Data Ingestion

Dhruv Bakshi
6 min readFeb 17, 2023

--

What is Data ingestion? How it is done using python scripts?

According to Cambridge dictionary , data means “information, especially facts or numbers, collected to be examined and considered and used to help decision-making, or information in an electronic form that can be stored and used by a computer.”

Ingestion means “the process of absorbing nutrients or medications into the body by eating or drinking them.”

Hence Data Ingestion means to bring data from one or more sources and process them into the suitable data formats for the working environment.

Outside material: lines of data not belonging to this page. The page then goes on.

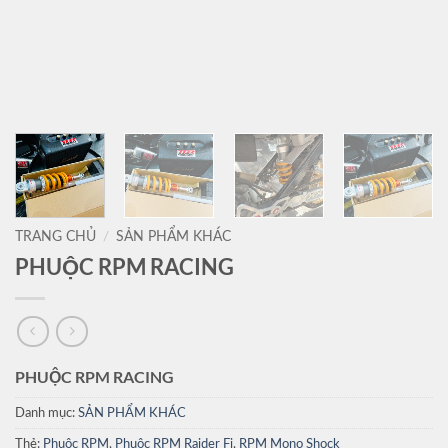
TRANG CHỦ
/
SẢN PHẨM KHÁC
PHUỘC RPM RACING
PHUỘC RPM RACING
Danh mục:
SẢN PHẨM KHÁC
Thẻ:
Phuộc RPM
,
Phuộc RPM Raider Fi
,
RPM Mono Shock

It is generally the first stage of data pipeline in machine learning, deep learning or data analytics project.

Data may be present in data sets hosted by sources like World Bank Open Data, UCI Machine Learning Repository, Kaggle, etc.

Data Ingestion process may involve different steps depending on available data source and requirements of data in working environment. Some of which may include :

  • API authentication
  • Downloading raw files in .zip ,.tgz or any format
  • Unzipping raw files
  • Extracting headers and main data from unzipped files
  • Converting data into desired format like .csv, .tsv , etc.
  • Splitting into test train datasets. Optional step

Generally if amount of raw data is less then Data Ingestion could be done in real-time. Otherwise if size raw data is huge then data from various sources is stored first and whole data is processed later i.e. Data Ingestion is done batchwise.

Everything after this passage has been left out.